Hayır, o değildi kafasına takılan, kafasına takılan, bu durumdan nasıl
kurtulacağıydı. Aslında biraz cesareti olsa kurtulmak gibi niyeti olmadığını da
biliyordu ama yine de temkinli olmalıydı. Biraz daha Bebek Kahvesi’nde
beklemeye karar verdi. Canı farklı şeyler istiyorsa da, bir çay daha söyledi.

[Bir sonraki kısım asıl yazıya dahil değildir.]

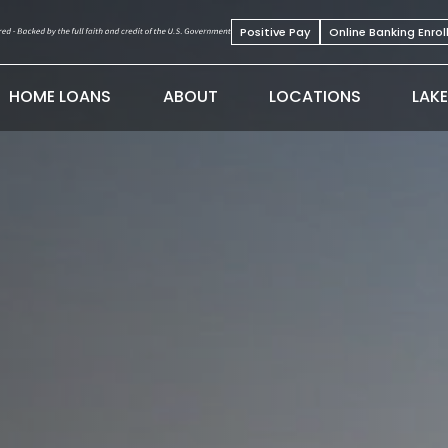
Positive Pay
Online Banking Enro
HOME LOANS
ABOUT
LOCATIONS
LAK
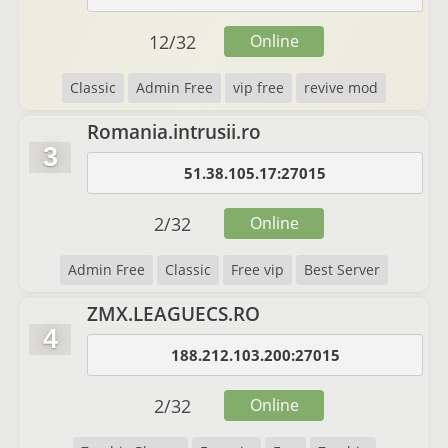
12
/
32
Online
Classic
Admin Free
vip free
revive mod
Romania.intrusii.ro
3
51.38.105.17:27015
2
/
32
Online
Admin Free
Classic
Free vip
Best Server
ZMX.LEAGUECS.RO
4
188.212.103.200:27015
2
/
32
Online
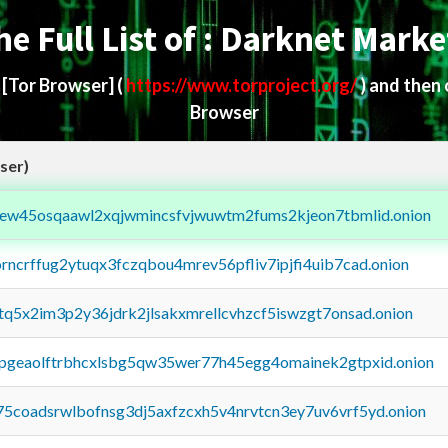
he Full List of : Darknet Marke
d
[Tor Browser]
(
https://www.torproject.org/
) and then
Browser
ser)
fejew45osqaawl2xqjwmincsfvjwuwtm2fums2kjeon7tbmlid.onion
orncrffug2ytuqx3fczqbou4mrev56pfliv7ipjfi4uib7cad.onion
xtq5x2im3p2y36jdrk2jlsakxmrellcvhzcf5iswzgt7onsad.onion
y2pgeaolftrbhcxlsbg5qw35wer77h45egg4omainek2gtpxid.onion
75coadsrwlbofnsg3dj5axfzcxh5v4nrvtcn3ey7uv6vrf5yd.onion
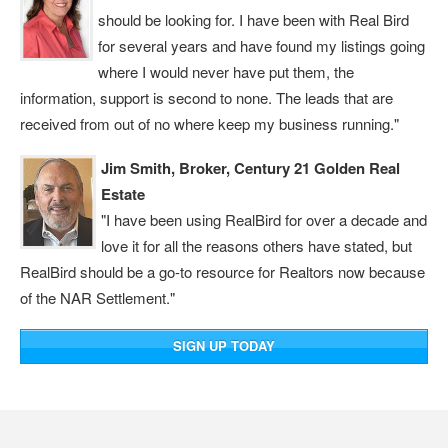
should be looking for. I have been with Real Bird
for several years and have found my listings going
where I would never have put them, the
information, support is second to none. The leads that are
received from out of no where keep my business running."
Jim Smith, Broker, Century 21 Golden Real
Estate
"I have been using RealBird for over a decade and
love it for all the reasons others have stated, but
RealBird should be a go-to resource for Realtors now because
of the NAR Settlement."
SIGN UP TODAY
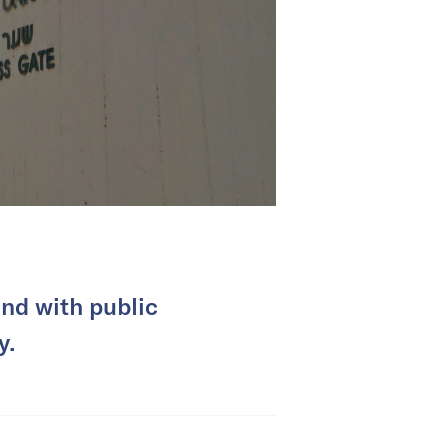
and with public
y.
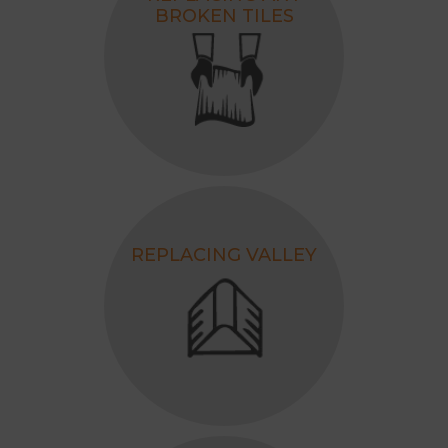
BROKEN TILES
REPLACING VALLEY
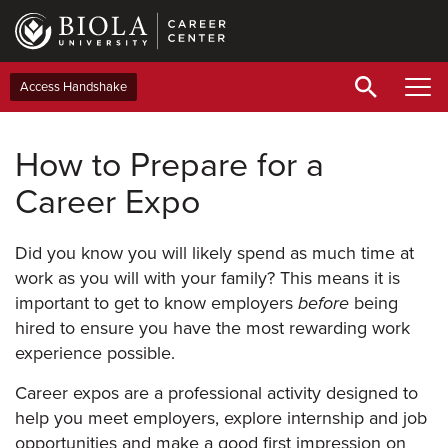
Skip
to
main
content
Access Handshake
How to Prepare for a
Career Expo
Did you know you will likely spend as much time at
work as you will with your family? This means it is
important to get to know employers
before
being
hired to ensure you have the most rewarding work
experience possible.
Career expos are a professional activity designed to
help you meet employers, explore internship and job
opportunities and make a good first impression on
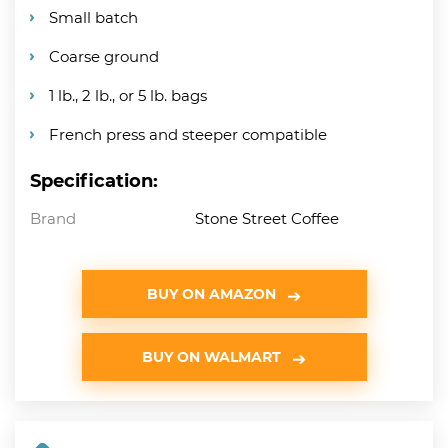
Small batch
Coarse ground
1 lb., 2 lb., or 5 lb. bags
French press and steeper compatible
Specification:
Brand
Stone Street Coffee
BUY ON AMAZON
BUY ON WALMART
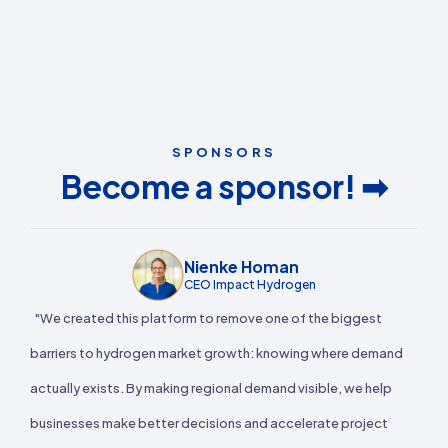
SPONSORS
Become a sponsor! ➡
Nienke Homan
CEO Impact Hydrogen
"We created this platform to remove one of the biggest
barriers to hydrogen market growth: knowing where demand
actually exists. By making regional demand visible, we help
businesses make better decisions and accelerate project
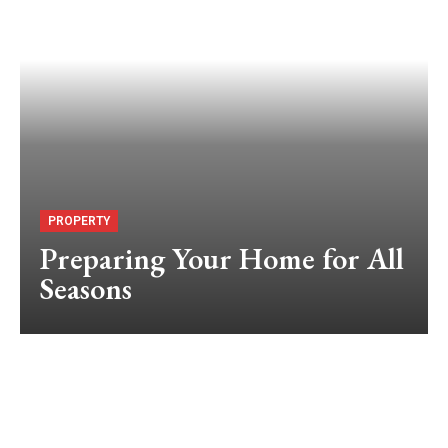
PROPERTY
Preparing Your Home for All
Seasons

Bu kahve de çay, porselen demlikte demlenir, sahibinden başkasının bilmediği
özel harman çay kullanılır, bardaklar altın yaldız şeritli, ince belli,
tabaklar şu kırmızı bilindik desenli, porselen ve çayın sıcaklığı da tam
kıvamındadır. İçtikçe içesi gelir insanın. Kahveden içeriye girdiğinizde ahşap
zemin hafifçe esner, önce sallanır hafifçe kafanızın içi, bir sıcaklık yayılır
ayak tabanlarınızdan bedeninize doğru. Sonra ahşap sandalyeye oturduğunuzda
sıcaklığın tüm bedeninizi sardığını hissedersiniz; üzerinizde ne varsa
çıkartmak gelir içinizden; bu içinizden gelen istektir, sadece düşünürsünüz,
çıkartamazsınız. Ahşap masaya dokunursun ve şaşırırsın; tahta bu kadar ipeksi
bir dokuya sahip olabilir mi(?) diye. İşte bu ipeksi dokuda, yılların
dokunulmuşluklarının sayesinde oluşmuş korozyonun verdiği eskiliği,
yaşanmışlıkları, hüznü, mutluluğu, huzursuzluğu, sevinci ve kederi hissedersin;
ahşaba kazınmış şiirler, mesajlar, isimler, şekiller, semboller alır sizi
geçmişe götürür veya geleceğinize rehber olur.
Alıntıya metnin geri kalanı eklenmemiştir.